Frequently Asked Questions
Who is Peja Stojakovic’s son?
Andrej Stojakovic is Peja Stojakovic’s eldest son, born July 10, 2004. Andrej plays shooting guard and small forward for the University of Illinois Fighting Illini and is a projected first-round pick in the 2026 NBA Draft. Peja has three sons total with his wife Aleka Kamila.
Does Peja Stojakovic’s son play for Illinois?
Yes. Andrej Stojakovic plays for the Illinois Fighting Illini as of the 2025-26 season, averaging 20.5 points per game. He transferred to Illinois from Cal Berkeley after previously playing at Stanford.
Does Peja Stojakovic’s son play for Cal?
Andrej Stojakovic played for Cal Berkeley during the 2024-25 season, averaging 17.9 points per game. He transferred to the University of Illinois for the 2025-26 season, where he has continued to improve his production.
How old is Peja Stojakovic’s son?
Andrej Stojakovic was born on July 10, 2004, making him 21 years old as of the 2025-26 college basketball season. He is a junior at the University of Illinois.
How tall is Peja Stojakovic’s son?
Andrej Stojakovic stands 6-foot-7 (201 cm) and weighs 190 pounds (86 kg). His father Peja stood 6-foot-9 during his NBA career with the Sacramento Kings.
Is Andrej Stojakovic going to the NBA Draft?

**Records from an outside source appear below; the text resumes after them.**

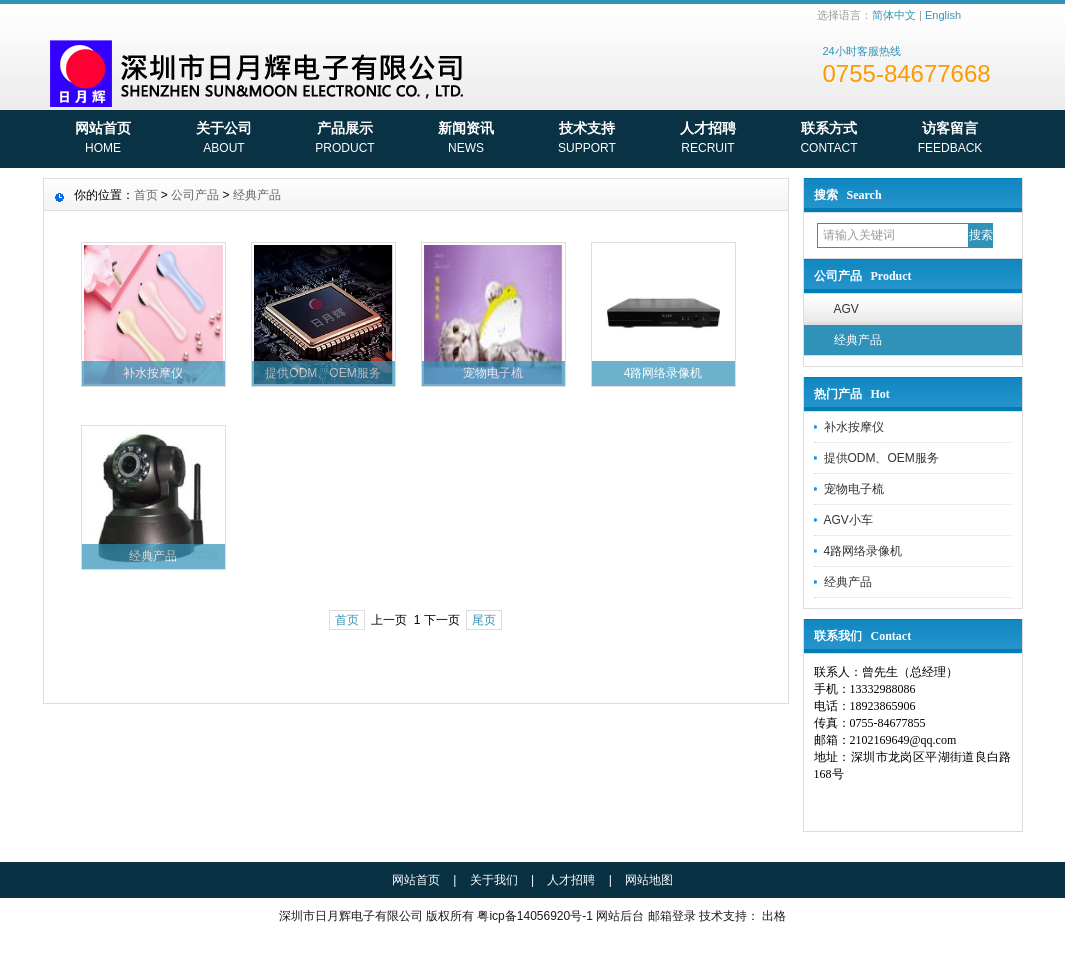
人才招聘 (708, 140)
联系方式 (829, 140)
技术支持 (587, 140)
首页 (146, 195)
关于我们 (494, 880)
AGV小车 (848, 520)
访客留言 (950, 140)
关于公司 (224, 140)
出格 (774, 916)
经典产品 (858, 340)
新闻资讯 (466, 140)
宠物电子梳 (854, 489)
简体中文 (894, 15)
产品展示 (345, 140)
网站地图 (649, 880)
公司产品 (195, 195)
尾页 (484, 620)
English (943, 15)
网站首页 (103, 140)
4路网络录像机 (863, 551)
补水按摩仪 (854, 427)
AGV (846, 309)
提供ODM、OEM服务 (881, 458)
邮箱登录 (672, 916)
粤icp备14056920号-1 (534, 916)
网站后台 (620, 916)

Andrej Stojakovic is projected as a first-round selection in the 2026 NBA Draft. ESPN ranks him on their 2026 draft big board, and his scoring trajectory — from 7.8 PPG at Stanford to 20.5 PPG at Illinois — has put him squarely on professional scouting radar.
What college does Peja Stojakovic’s son go to?

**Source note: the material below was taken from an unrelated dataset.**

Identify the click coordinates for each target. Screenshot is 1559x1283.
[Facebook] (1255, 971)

Andrej Stojakovic attends the University of Illinois, where he plays for the Fighting Illini in the Big Ten Conference. He previously attended Stanford (2023-24) and Cal Berkeley (2024-25) before transferring to Illinois.
Is Peja Stojakovic alive?
Yes. Peja Stojakovic is alive and based in the Sacramento area, where he works as a consultant for the Sacramento Kings front office. He was born on June 9, 1977, and is 48 years old.

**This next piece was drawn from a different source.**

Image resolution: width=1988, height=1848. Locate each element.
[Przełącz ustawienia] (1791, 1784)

Who is Peja Stojakovic’s wife?
Peja Stojakovic is married to Aleka Kamila, a Greek fashion model who appeared on the covers of Madame, Marie Claire, and Esquire. The couple has three sons together, with Andrej being the eldest.
Does Peja Stojakovic have a daughter?
No confirmed reports indicate that Peja Stojakovic has a daughter. Peja and his wife Aleka Kamila have three sons. Andrej, the eldest, is the most publicly visible as a college basketball player at the University of Illinois.
Where Andrej Stojakovic Goes From Here
Peja Stojakovic son basketball career has built something that transcends the Stojakovic surname. Three college programs in three years, a scoring average that climbed from 7.8 to 20.5 points per game, and a 2026 NBA Draft projection that rests on earned production rather than inherited reputation. The path from NBA family to independent prospect is never simple, but Andrej Stojakovic — Peja’s son — has navigated it with the same patience and precision his father brought to the Sacramento Kings perimeter.
Peja Stojakovic’s legacy as a Sacramento Kings icon, Serbian basketball pioneer, and one of the greatest three-point shooters in NBA history provides the backdrop. Where is Peja Stojakovic son playing right now? Illinois, in the Big Ten, against the best competition college basketball offers. Andrej’s draft stock, his on-court production, and his year-over-year growth provide the answer to whether the basketball DNA truly transferred.